You can’t sit with us: does Booksmart spell the end of high school stereotypes?

Olivia Wilde’s new film provides a hierarchy without the misfits, jocks and nerds that once occupied teen stories
  
  

Booksmart
Teenage cliques... Booksmart. Photograph: Landmark Media/Alamy

Teen movies love to classify people into cliques and categories but Olivia Wilde’s new comedy Booksmart blows that all apart. It is a teen movie for the ages, mixing elements of Superbad, Dazed and Confused, perhaps a touch of Lady Bird, but, in its own unpretentious way, Booksmart is also a tale about the dangers of labelling people in the first place. It makes the teen movies of yesteryear look old-fashioned, because they are.

The film’s heroes, Molly and Amy (played by Beanie Feldstein and Kaitlyn Dever), are the dorky, studious types, who forsook partying for the library all through high school and earned Ivy League college places as a result. But their world falls apart when they discover that everyone else is going to good colleges, too. All the people they defined themselves against – the skater dudes, the mean girls, the rich kids, the drama gays, the girl with a reputation for giving out handjobs – they all studied and partied. Molly and Amy could be considered the classic “geek girls”. Critic Emily Yoshida puts them in what she sees as a new archetype of late-2010s teendom: the “socially conscious busybody”, in the tradition of Reese Witherspoon in Election, Saoirse Ronan’s Lady Bird and Sabrina the Teenage Witch. But maybe today’s fluid teens aren’t so easy to pin down.

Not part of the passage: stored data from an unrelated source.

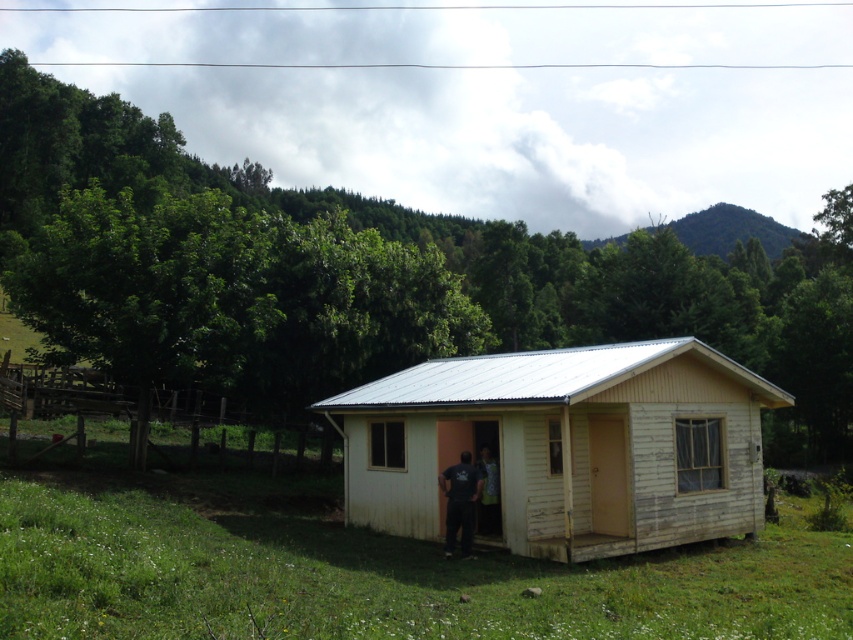 Question: Is yellow wood cabin at center to the left of dark blue fabric at center from the viewer's perspective?

Choices:
 (A) no
 (B) yes

Answer: (A)

Question: Which point is closer to the camera taking this photo?

Choices:
 (A) (476, 477)
 (B) (395, 397)
 (C) (480, 465)

Answer: (A)

Question: Is yellow wood cabin at center wider than dark blue fabric at center?

Choices:
 (A) yes
 (B) no

Answer: (A)

Question: Which point is closer to the camera?

Choices:
 (A) 440,506
 (B) 486,456
 (C) 471,545

Answer: (C)

Question: Which of the following is the closest to the observer?

Choices:
 (A) (604, 445)
 (B) (486, 524)

Answer: (B)

Question: Considering the relative positions of dark gray fabric pants at center and dark blue fabric at center in the image provided, where is dark gray fabric pants at center located with respect to dark blue fabric at center?

Choices:
 (A) left
 (B) right

Answer: (A)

It is a far cry from The Breakfast Club, which gave us the full periodic table of archetypes: rebel, jock, square, prom queen, misfit. Or Heathers, with its, er, Heathers. Or Mean Girls’ classification system, as laid out in the cafeteria map Lindsay Lohan is handed, which included such categories as “varsity jocks”, “cheerleaders”, “unfriendly black hotties”, “cool Asians”, “Asian nerds”, “asexual band geeks”, “sexually active band geeks”, and, of course, “Plastics”.

As Olivia Wilde put it, talking about Booksmart: “The younger generation are operating in such a different way … they are demanding to be set free from a binary way of thinking in terms of sexuality, gender and politics.” The same could be true of their social groupings. Molly and Amy come to realise they’ve been labelling their peers because they imagine everybody’s labelling them. Hailee Steinfeld had a similar revelation in The Edge of Seventeen (prompted by her outsider best friend hooking up with her cool brother). Emma Stone’s Easy A had a similar message about how easy it is to acquire a label, and how hard it is to get rid of.

What is so lovable about Booksmart is how we come to see its array of characters as people rather than types. It celebrates that glorious moment when you get to the end of school and realise that the people you always thought of as dicks, jocks, geeks, or whatever, are actually all right. And that maybe you were a bit of a dick yourself.